Beginning with the line below that contains "Travel Items (72, 1618)" and ending with the line that contains "Association des marchands", copy every line exactly. Copy nothing else.

(Source data)

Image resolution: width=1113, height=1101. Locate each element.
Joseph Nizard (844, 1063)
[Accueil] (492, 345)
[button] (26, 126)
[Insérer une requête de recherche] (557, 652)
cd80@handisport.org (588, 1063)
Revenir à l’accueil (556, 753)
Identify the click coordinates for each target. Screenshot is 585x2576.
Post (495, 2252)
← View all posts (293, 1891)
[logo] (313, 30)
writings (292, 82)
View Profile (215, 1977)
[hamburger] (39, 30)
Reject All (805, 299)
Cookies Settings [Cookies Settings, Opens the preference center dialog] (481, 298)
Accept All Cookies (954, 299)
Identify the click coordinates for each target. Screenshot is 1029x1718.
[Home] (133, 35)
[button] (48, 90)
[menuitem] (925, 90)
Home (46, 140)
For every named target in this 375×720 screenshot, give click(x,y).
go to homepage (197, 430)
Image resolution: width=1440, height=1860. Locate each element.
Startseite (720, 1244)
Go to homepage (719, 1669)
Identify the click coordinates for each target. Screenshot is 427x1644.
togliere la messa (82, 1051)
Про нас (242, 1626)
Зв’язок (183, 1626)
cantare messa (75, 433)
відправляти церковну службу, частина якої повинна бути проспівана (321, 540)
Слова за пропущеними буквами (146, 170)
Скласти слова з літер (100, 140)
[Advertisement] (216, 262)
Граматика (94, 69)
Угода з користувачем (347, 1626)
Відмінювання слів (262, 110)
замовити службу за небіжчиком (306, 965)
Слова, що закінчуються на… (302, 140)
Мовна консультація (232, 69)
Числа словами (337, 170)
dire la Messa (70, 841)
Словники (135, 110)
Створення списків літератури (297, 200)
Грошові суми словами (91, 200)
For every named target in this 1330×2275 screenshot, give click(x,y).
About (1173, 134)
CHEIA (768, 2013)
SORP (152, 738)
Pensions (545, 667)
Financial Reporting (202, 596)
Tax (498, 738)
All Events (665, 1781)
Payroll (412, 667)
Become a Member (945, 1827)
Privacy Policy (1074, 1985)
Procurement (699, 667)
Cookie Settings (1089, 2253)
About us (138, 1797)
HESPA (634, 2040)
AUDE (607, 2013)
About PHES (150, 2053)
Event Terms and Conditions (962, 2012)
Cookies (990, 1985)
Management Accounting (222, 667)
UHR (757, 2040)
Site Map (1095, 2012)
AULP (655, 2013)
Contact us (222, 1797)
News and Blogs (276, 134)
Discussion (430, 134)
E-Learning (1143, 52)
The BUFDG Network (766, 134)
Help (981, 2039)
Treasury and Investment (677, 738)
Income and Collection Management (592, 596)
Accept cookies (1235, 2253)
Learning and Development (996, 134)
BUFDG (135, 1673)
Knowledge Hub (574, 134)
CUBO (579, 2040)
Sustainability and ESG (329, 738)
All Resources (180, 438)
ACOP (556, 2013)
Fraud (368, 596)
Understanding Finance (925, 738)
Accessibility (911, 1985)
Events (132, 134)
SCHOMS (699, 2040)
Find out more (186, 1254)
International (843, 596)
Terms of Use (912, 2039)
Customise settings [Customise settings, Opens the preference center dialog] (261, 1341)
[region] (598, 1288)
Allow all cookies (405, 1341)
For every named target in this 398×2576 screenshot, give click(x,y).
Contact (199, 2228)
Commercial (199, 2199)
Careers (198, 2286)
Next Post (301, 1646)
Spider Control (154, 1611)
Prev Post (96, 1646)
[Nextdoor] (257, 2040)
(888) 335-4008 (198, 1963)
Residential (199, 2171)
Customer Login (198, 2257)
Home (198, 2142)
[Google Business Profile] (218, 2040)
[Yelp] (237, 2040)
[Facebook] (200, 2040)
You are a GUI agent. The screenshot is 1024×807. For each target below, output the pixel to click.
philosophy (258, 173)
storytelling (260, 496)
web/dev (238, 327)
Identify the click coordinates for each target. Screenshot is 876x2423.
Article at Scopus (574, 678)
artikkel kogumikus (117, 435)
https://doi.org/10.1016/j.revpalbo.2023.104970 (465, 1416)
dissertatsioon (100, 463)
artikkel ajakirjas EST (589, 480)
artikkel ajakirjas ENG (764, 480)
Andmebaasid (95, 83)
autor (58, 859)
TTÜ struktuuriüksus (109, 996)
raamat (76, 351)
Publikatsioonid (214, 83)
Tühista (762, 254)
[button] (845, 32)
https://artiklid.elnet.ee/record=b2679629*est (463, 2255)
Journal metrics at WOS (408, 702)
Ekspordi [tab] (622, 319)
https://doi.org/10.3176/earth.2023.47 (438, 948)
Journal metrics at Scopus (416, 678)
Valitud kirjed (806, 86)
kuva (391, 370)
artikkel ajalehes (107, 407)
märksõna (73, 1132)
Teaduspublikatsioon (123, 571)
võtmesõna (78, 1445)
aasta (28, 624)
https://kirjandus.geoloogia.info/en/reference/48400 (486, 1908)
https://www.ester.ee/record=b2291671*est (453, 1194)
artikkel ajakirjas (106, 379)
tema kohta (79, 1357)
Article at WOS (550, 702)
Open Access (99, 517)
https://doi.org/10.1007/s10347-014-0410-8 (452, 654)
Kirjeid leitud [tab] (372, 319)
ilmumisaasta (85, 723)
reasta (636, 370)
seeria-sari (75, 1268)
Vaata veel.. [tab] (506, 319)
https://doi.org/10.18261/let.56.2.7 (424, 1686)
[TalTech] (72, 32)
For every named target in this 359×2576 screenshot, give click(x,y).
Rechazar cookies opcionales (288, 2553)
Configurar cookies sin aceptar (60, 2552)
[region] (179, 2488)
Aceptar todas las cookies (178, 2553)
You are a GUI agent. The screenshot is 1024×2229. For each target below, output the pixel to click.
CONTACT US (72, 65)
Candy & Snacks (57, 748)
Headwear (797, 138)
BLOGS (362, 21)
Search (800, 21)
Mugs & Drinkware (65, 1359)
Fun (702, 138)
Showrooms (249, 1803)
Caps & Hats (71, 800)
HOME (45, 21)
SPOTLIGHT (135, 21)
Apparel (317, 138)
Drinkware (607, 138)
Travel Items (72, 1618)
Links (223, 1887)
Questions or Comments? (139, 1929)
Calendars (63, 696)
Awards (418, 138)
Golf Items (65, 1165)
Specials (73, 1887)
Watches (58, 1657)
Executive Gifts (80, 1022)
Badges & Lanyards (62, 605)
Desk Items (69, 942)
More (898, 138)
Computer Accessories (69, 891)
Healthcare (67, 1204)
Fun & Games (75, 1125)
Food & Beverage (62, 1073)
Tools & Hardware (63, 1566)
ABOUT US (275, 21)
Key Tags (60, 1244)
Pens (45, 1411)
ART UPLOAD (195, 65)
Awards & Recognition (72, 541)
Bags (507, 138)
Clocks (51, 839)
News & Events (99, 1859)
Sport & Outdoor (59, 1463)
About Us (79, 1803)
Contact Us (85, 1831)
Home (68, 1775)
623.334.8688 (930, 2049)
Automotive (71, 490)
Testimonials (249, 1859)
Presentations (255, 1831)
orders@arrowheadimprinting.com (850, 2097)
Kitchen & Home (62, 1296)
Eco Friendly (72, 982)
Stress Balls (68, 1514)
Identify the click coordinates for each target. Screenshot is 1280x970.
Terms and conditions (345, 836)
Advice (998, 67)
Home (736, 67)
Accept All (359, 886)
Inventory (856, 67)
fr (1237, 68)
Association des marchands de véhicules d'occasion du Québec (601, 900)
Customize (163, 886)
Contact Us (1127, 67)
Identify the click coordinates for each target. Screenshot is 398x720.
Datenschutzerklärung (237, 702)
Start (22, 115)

(End Source data)

◆ **Response box**
Travel Items (72, 1618)
Links (223, 1887)
Questions or Comments? (139, 1929)
Calendars (63, 696)
Awards (418, 138)
Golf Items (65, 1165)
Specials (73, 1887)
Watches (58, 1657)
Executive Gifts (80, 1022)
Badges & Lanyards (62, 605)
Desk Items (69, 942)
More (898, 138)
Computer Accessories (69, 891)
Healthcare (67, 1204)
Fun & Games (75, 1125)
Food & Beverage (62, 1073)
Tools & Hardware (63, 1566)
ABOUT US (275, 21)
Key Tags (60, 1244)
Pens (45, 1411)
ART UPLOAD (195, 65)
Awards & Recognition (72, 541)
Bags (507, 138)
Clocks (51, 839)
News & Events (99, 1859)
Sport & Outdoor (59, 1463)
About Us (79, 1803)
Contact Us (85, 1831)
Home (68, 1775)
623.334.8688 (930, 2049)
Automotive (71, 490)
Testimonials (249, 1859)
Presentations (255, 1831)
orders@arrowheadimprinting.com (850, 2097)
Kitchen & Home (62, 1296)
Eco Friendly (72, 982)
Stress Balls (68, 1514)
Identify the click coordinates for each target. Screenshot is 1280x970.
Terms and conditions (345, 836)
Advice (998, 67)
Home (736, 67)
Accept All (359, 886)
Inventory (856, 67)
fr (1237, 68)
Association des marchands de véhicules d'occasion du Québec (601, 900)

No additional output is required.